Add relocation support.
diff --git a/bcc.cpp b/bcc.cpp
index 7ed7c68..f42a878 100644
--- a/bcc.cpp
+++ b/bcc.cpp
@@ -215,6 +215,18 @@
   uint32_t checksum;            // adler32 checksum covering deps/opt
 };
 
+struct oBCCRelocEntry {
+  uint32_t relocType;           // target instruction relocation type
+  uint32_t relocOffset;         // offset of hole (holeAddr - codeAddr)
+  uint32_t cachedResultAddr;    // address resolved at compile time
+
+  oBCCRelocEntry(uintptr_t off, uint32_t ty, void *addr)
+    : relocType(ty),
+      relocOffset(static_cast<uint32_t>(off)),
+      cachedResultAddr(reinterpret_cast<uint32_t>(addr)) {
+  }
+};
+
 /* oBCCHeader Offset Table */
 #define k_magic                 offsetof(oBCCHeader, magic)
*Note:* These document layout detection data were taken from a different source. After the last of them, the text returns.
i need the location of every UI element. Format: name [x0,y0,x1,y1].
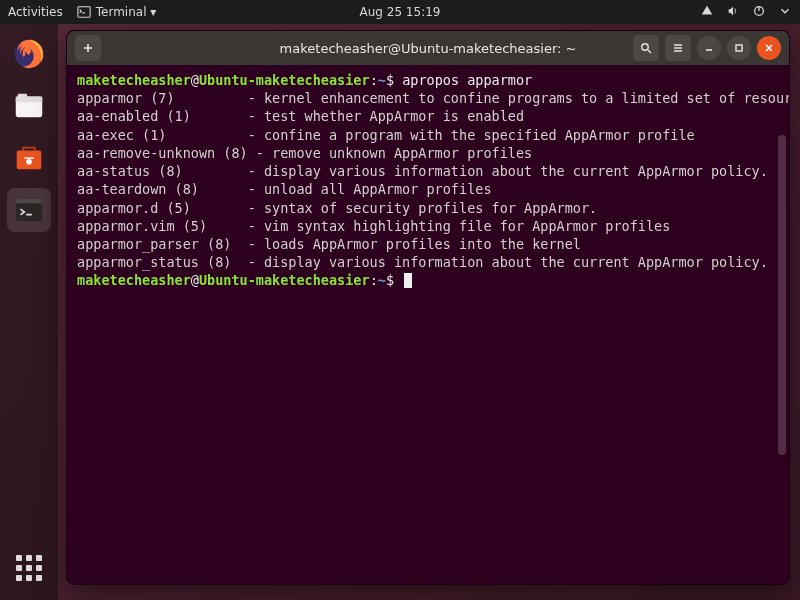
output-line: apparmor_status (8) - display various in… [77,254,768,270]
svg-point-8 [26,159,32,165]
close-icon [763,42,775,54]
activities-button[interactable]: Activities [8,5,63,19]
output-line: apparmor.d (5) - syntax of security prof… [77,200,597,216]
output-line: aa-status (8) - display various informat… [77,163,768,179]
maximize-icon [733,42,745,54]
app-menu[interactable]: Terminal ▾ [77,5,157,19]
terminal-small-icon [77,5,91,19]
dock-software[interactable] [7,136,51,180]
terminal-body[interactable]: maketecheasher@Ubuntu-maketecheasier:~$ … [67,65,789,584]
prompt-host: Ubuntu-maketecheasier [199,272,370,288]
system-tray[interactable] [700,4,792,21]
dock-terminal[interactable] [7,188,51,232]
prompt-path: ~ [378,72,386,88]
prompt-sigil: $ [386,72,394,88]
maximize-button[interactable] [727,36,751,60]
svg-point-11 [642,44,648,50]
window-titlebar[interactable]: maketecheasher@Ubuntu-maketecheasier: ~ [67,31,789,65]
output-line: apparmor.vim (5) - vim syntax highlighti… [77,218,670,234]
prompt-user: maketecheasher [77,72,191,88]
svg-rect-6 [18,94,27,99]
software-icon [12,141,46,175]
apps-grid-icon [16,555,42,581]
prompt-sigil: $ [386,272,394,288]
app-menu-label: Terminal ▾ [96,5,157,19]
network-icon [700,4,714,21]
close-button[interactable] [757,36,781,60]
files-icon [12,89,46,123]
new-tab-button[interactable] [75,35,101,61]
hamburger-menu-button[interactable] [665,35,691,61]
output-line: aa-teardown (8) - unload all AppArmor pr… [77,181,492,197]
svg-line-12 [648,50,651,53]
svg-rect-14 [736,45,742,51]
command-text: apropos apparmor [402,72,532,88]
svg-rect-0 [78,7,90,18]
firefox-icon [12,37,46,71]
gnome-top-panel: Activities Terminal ▾ Aug 25 15:19 [0,0,800,24]
volume-icon [726,4,740,21]
prompt-user: maketecheasher [77,272,191,288]
search-icon [640,42,652,54]
window-title: maketecheasher@Ubuntu-maketecheasier: ~ [280,41,577,56]
minimize-button[interactable] [697,36,721,60]
output-line: aa-remove-unknown (8) - remove unknown A… [77,145,532,161]
output-line: aa-enabled (1) - test whether AppArmor i… [77,108,524,124]
output-line: apparmor (7) - kernel enhancement to con… [77,90,789,106]
chevron-down-icon [778,4,792,21]
plus-icon [82,42,94,54]
dock-show-apps[interactable] [7,546,51,590]
prompt-host: Ubuntu-maketecheasier [199,72,370,88]
terminal-window: maketecheasher@Ubuntu-maketecheasier: ~ … [66,30,790,585]
cursor [404,273,412,288]
search-button[interactable] [633,35,659,61]
minimize-icon [703,42,715,54]
output-line: apparmor_parser (8) - loads AppArmor pro… [77,236,581,252]
svg-rect-10 [16,199,42,204]
dock [0,24,58,600]
hamburger-icon [672,42,684,54]
dock-files[interactable] [7,84,51,128]
terminal-icon [12,193,46,227]
prompt-path: ~ [378,272,386,288]
scrollbar[interactable] [778,135,786,455]
clock[interactable]: Aug 25 15:19 [360,5,441,19]
power-icon [752,4,766,21]
dock-firefox[interactable] [7,32,51,76]
output-line: aa-exec (1) - confine a program with the… [77,127,695,143]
 #define k_magicVersion          offsetof(oBCCHeader, magicVersion)
@@ -889,6 +901,8 @@
     // These are the relocations that the function needs, as emitted.
     std::vector<llvm::MachineRelocation> mRelocations;
 
+    std::vector<oBCCRelocEntry> mCachingRelocations;
+
     // This vector is a mapping from Label ID's to their address.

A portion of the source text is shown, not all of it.